Psychische Belastung durch Lockdown Psychische Belastung durch Lockdown: Psychologin aus Halle gibt Tipps für den Alltag

Halle (Saale) - Der Lockdown zerrt an den Nerven: keine Partys, keine Restaurant- oder Barbesuche, kein Fitnessstudio zum Ausgleich. Stattdessen: Kontaktverbote und Isolation - mitten im tristen Herbst. Was passieren kann, wenn November-Blues und Lagerkoller aufeinandertreffen und welche Tipps es gibt, um die Ausnahmesituation möglichst angst- und stressfrei zu überstehen, sagtt Annegret Wolf, Psychologin an der Uni Halle.
Lockdown bringt Herausforderungen mit sich
Der Mensch ist ein soziales Wesen. Er hat ein Bedürfnis nach Nähe und Gruppenzugehörigkeit. Kann er diese Bedürfnisse nicht stillen, mit persönlichen Gesprächen bis hin zu Umarmungen, sind Probleme vorprogrammiert. Welche dabei in einem Lockdown entstehen, hänge von den konkreten Maßnahmen ab. „Je stärker sie in den Alltag eingreifen, desto stärker sind die psychologischen Kollateralschäden“, sagt Psychologin Annegret Wolf.
So bringt der Lockdown einige Herausforderungen mit sich: Zum einen, so Wolf, fallen die externen Zeitgeber weg. Wöchentliche Rituale, wie Sport, das Treffen in der Bar oder der Weg zur Arbeit strukturieren im Normalfall unseren Alltag. „Durch Maßnahmen wie Home Office werden wir jetzt gezwungen, unseren Alltag neu zu strukturieren und erfinderisch zu werden.“ Zum anderen sind wir die meiste Zeit zu Hause und damit auf engstem Raum ohne viel Rückzugsmöglichkeiten.
Psychischen Problemen im Lockdown vorbeugen - verlorenen Alltag künstlich herzustellen
„Das ist ein enormer Dampfkessel“, sagt Annegret Wolf. Der „Lagerkoller“, also das Gefühl, eingeengt zu sein, führe zu einer enormen Gereiztheit, die zum Ausbruch kommen kann. Die „dunkle Jahreszeit“ kann diese Probleme noch verstärken. Durch Lichtmangel wird das Schlafhormon Melatonin stärker ausgeschüttet, wir fühlen uns antriebslos, müde und niedergeschlagen. Glückshormone werden dafür weniger ausgeschüttet.

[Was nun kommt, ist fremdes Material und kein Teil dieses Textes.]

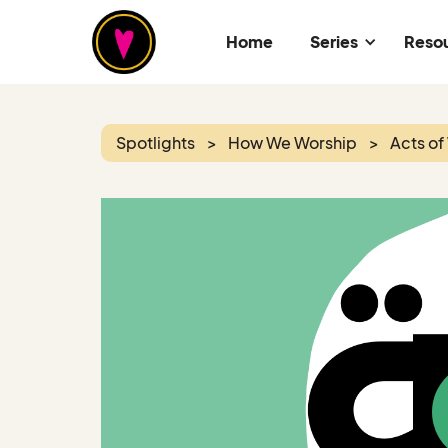
Home
Series
Reso
Spotlights
>
How We Worship
>
Acts of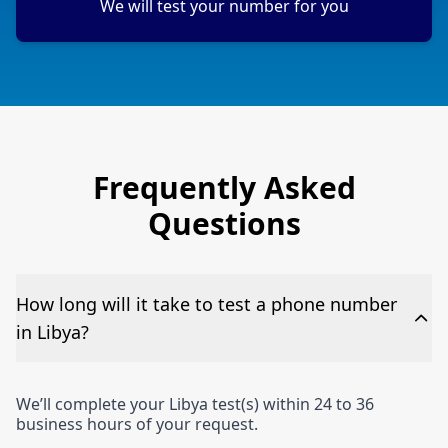
We will test your number for you
Frequently Asked
Questions
How long will it take to test a phone number
in Libya?
We’ll complete your Libya test(s) within 24 to 36
business hours of your request.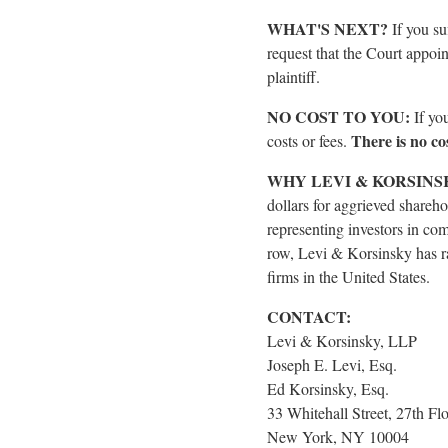
WHAT'S NEXT?
If you s
request that the Court appoint
plaintiff.
NO COST TO YOU:
If yo
There is no cos
costs or fees.
WHY LEVI & KORSINS
dollars for aggrieved shareho
representing investors in com
row, Levi & Korsinsky has ra
firms in the United States.
CONTACT:
Levi & Korsinsky, LLP
Joseph E. Levi, Esq.
Ed Korsinsky, Esq.
33 Whitehall Street, 27th Fl
New York, NY 10004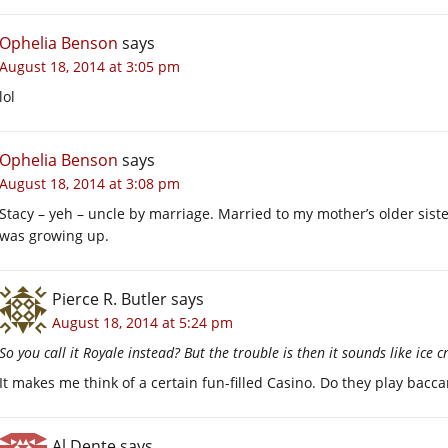
Ophelia Benson
says
August 18, 2014 at 3:05 pm
lol
Ophelia Benson
says
August 18, 2014 at 3:08 pm
Stacy – yeh – uncle by marriage. Married to my mother’s older sist
was growing up.
Pierce R. Butler
says
August 18, 2014 at 5:24 pm
So you call it Royale instead? But the trouble is then it sounds like ice 
It makes me think of a certain fun-filled Casino. Do they play bacca
Al Dente
says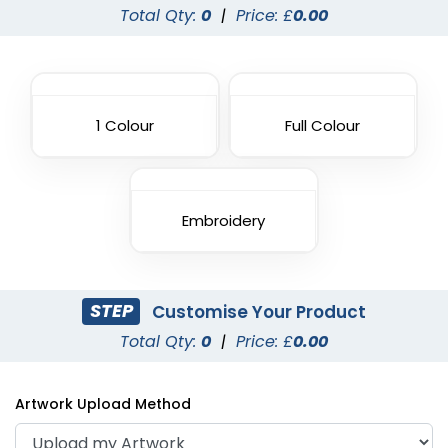
Total Qty:
0
|
Price: £
0.00
1 Colour
Full Colour
Embroidery
STEP
Customise Your Product
Total Qty:
0
|
Price: £
0.00
Artwork Upload Method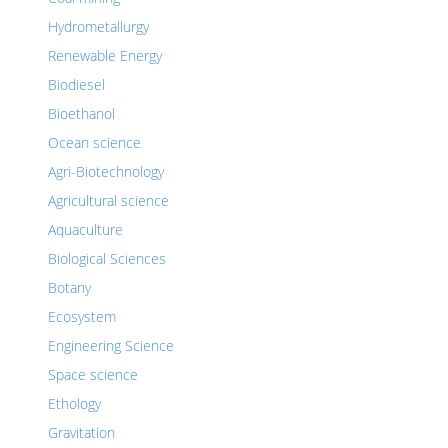
Hydrometallurgy
Renewable Energy
Biodiesel
Bioethanol
Ocean science
Agri-Biotechnology
Agricultural science
Aquaculture
Biological Sciences
Botany
Ecosystem
Engineering Science
Space science
Ethology
Gravitation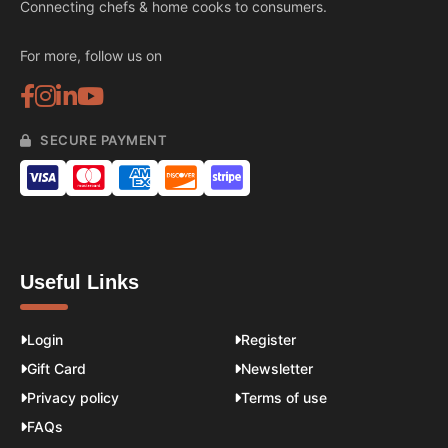
Connecting chefs & home cooks to consumers.
For more, follow us on
SECURE PAYMENT
Useful Links
Login
Register
Gift Card
Newsletter
Privacy policy
Terms of use
FAQs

Doch es gibt Möglichkeiten, den psychischen Problemen im Lockdown vorzubeugen. Ein guter Weg sei es, den verlorenen Alltag künstlich herzustellen, sagt Psychologin Wolf. Dazu gehören zum Beispiel feste Zeiten, zu denen wir aufstehen und schlafen gehen. Auch ein kurzer Spaziergang am Morgen könne helfen, den entfallenen Arbeitsweg im Home Office zu kompensieren. Nicht zu unterschätzen sei auch die Körperhygiene für das eigene Wohlbefinden: „Man kann sich auch im Home Office mal schick machen“, sagt Annegret Wolf.
Psychologin rät sich auf die Pflege einzelner Freundschaften zu konzentrieren
Gegen den Lichtmangel im trüben November empfiehlt die Psychologin eine Tageslichtlampe. Diese helfen, den normalen Lichtrhythmus zu suggerieren und werden auch in der Lichttherapie gegen Winterdepression eingesetzt. Ansonsten gelte auch hier: durch Spaziergänge im Freien die positiven Effekte der frischen Luft mit den wenigen vorhandenen Sonnenstrahlen kombinieren und das beste rausholen.
Entscheidend sei es, nicht den Kopf in den Sand zu stecken. „Wir müsse nicht alle sozialen Beziehungen aussetzen“, so Wolf. Statt eines „social distancing“ plädiert die Psychologin für den Begriff des „physical distancing“. „Wir können uns jetzt auf die Pflege einzelner Freundschaften konzentrieren, auch wenn es mit 1,5 Meter Abstand ist“, so Wolf. Bei sozialen Beziehungen komme es nämlich nicht auf die Quantität, sondern auf die Qualität an. (mz)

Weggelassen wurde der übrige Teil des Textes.